Improved Genetic Programming Techniques For Data Classification
Abstract
Evolutionary algorithms are one category of optimization techniques that are inspired by processes of biological evolution. Evolutionary computation is applied to many domains and one of the most important is data mining. Data mining is a relatively broad field that deals with the automatic knowledge discovery from databases and it is one of the most developed fields in the area of artificial intelligence. Classification is a data mining method that assigns items in a collection to target classes with the goal to accurately predict the target class for each item in the data. Genetic programming (GP) is one of the effective evolutionary computation techniques to solve classification problems. GP solves classification problems as an optimization tasks, where it searches for the best solution with highest accuracy. However, GP suffers from some weaknesses such as long execution time, and the need to tune many parameters for each problem. Furthermore, GP can not obtain high accuracy for multiclass classification problems as opposed to binary problems. In this dissertation, we address these drawbacks and propose some approaches in order to overcome them. Adaptive GP variants are proposed in order to automatically adapt the parameter settings and shorten the execution time. Moreover, two approaches are proposed to improve the accuracy of GP when applied to multiclass classification problems.
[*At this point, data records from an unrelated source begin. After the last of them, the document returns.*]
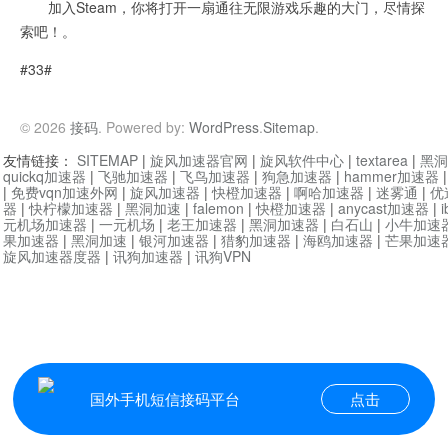
加入Steam，你将打开一扇通往无限游戏乐趣的大门，尽情探
索吧！。
#33#
© 2026
接码
. Powered by:
WordPress
.
Sitemap
.
友情链接：
SITEMAP
|
旋风加速器官网
|
旋风软件中心
|
textarea
|
黑洞
quickq加速器
|
飞驰加速器
|
飞鸟加速器
|
狗急加速器
|
hammer加速器
|
免费vqn加速外网
|
旋风加速器
|
快橙加速器
|
啊哈加速器
|
迷雾通
|
优
器
|
快柠檬加速器
|
黑洞加速
|
falemon
|
快橙加速器
|
anycast加速器
|
i
元机场加速器
|
一元机场
|
老王加速器
|
黑洞加速器
|
白石山
|
小牛加速
果加速器
|
黑洞加速
|
银河加速器
|
猎豹加速器
|
海鸥加速器
|
芒果加速
旋风加速器度器
|
讯狗加速器
|
讯狗VPN
国外手机短信接码平台
点击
In addition, a Segment-based approach is proposed to accelerate the GP execution time for the data classification problem. Furthermore, a parallelization of the GP process using the MapReduce methodology was proposed which aims to shorten the GP execution time and to provide the ability to use large population sizes leading to a faster convergence. The proposed approaches are evaluated using different measures, such as accuracy, execution time, sensitivity, specificity, and statistical tests. Comparisons between the proposed approaches with the standard GP, and with other classification techniques were performed, and the results showed that these approaches overcome the drawbacks of standard GP by successfully improving the accuracy and execution time.